The latest case of confused identity is the SoC inside the new Nexus 7. Officially, Qualcomm calls it a Snapdragon S4 Pro, just like the SoC inside the Nexus 4. Except the APQ8064–1AA features four Krait 300 CPU cores, instead of the four Krait 200 cores inside the Nexus 4. Moreover, there are 2GB of DDR3L-1600MHz SDRAM in there, instead of the LPDDR2 RAM found on the Nexus 4.

So, for all intents and purposes, Brian thinks, the APQ8064–1AA SoC inside the Nexus 7 is a Snapdragon 600 underclocked at 1.5GHz. Officially, S600 chips are clocked above 1.7GHz, which might explain why Qualcomm decided to call the APQ8064–1AA an S4 Pro.

The discrepancy between the S4 Pro inside the Nexus 4 and the S4 Pro inside the Nexus 7 (2013) explains why the new 7-inch tablet does really well in a series of benchmarks ran by AnandTech:

nexus 7 benchmarks (2) nexus 7 benchmarks (3) nexus 7 benchmarks (1)

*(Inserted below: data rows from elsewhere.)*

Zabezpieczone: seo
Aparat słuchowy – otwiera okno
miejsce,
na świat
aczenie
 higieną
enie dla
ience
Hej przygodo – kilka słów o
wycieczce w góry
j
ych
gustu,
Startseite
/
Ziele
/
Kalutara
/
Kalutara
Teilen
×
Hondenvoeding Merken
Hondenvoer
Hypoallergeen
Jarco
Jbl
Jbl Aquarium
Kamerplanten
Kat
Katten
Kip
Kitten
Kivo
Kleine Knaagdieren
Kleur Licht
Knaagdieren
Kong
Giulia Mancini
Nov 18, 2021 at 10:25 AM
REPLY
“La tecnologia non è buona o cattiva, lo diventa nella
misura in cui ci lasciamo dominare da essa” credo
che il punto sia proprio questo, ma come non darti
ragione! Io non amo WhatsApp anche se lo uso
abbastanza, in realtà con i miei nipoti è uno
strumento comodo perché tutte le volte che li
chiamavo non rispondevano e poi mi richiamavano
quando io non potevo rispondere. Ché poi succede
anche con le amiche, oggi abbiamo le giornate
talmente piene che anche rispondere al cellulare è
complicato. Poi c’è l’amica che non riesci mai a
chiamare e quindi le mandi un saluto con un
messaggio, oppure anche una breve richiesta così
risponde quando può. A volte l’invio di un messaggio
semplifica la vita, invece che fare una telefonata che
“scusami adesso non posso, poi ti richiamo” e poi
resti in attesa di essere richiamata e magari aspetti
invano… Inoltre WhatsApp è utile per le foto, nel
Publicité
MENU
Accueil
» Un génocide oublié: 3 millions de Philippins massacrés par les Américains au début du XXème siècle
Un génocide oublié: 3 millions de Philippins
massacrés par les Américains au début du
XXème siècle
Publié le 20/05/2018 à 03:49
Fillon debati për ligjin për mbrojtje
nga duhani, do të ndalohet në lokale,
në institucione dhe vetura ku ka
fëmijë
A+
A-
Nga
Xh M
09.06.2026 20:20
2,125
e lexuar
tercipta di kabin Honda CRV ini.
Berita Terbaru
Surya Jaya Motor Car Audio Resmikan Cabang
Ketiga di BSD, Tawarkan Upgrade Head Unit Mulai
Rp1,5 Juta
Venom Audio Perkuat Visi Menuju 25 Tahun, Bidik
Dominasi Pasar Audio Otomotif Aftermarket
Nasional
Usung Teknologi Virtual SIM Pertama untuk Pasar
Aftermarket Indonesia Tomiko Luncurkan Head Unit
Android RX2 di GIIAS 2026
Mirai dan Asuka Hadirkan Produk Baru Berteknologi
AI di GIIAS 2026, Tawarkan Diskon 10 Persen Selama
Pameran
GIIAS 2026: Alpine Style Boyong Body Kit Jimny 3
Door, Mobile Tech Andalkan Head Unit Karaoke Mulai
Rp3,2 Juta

One other major improvement hardware-wise is the presence of improved eMMC flash storage modules. As a result, the 2013 Nexus 7 clearly outperforms the 2012 Nexus 7 in storage benchmarks, and we expect to see the difference to feel in real life as well.

What does all this technobabble mean for the average user? It means that the new Nexus 7 should perform vastly better than the old Nexus 7 or the Nexus 4, even if, at first sight, the differences between them aren't that big. And that's all that really matters at the end of the day.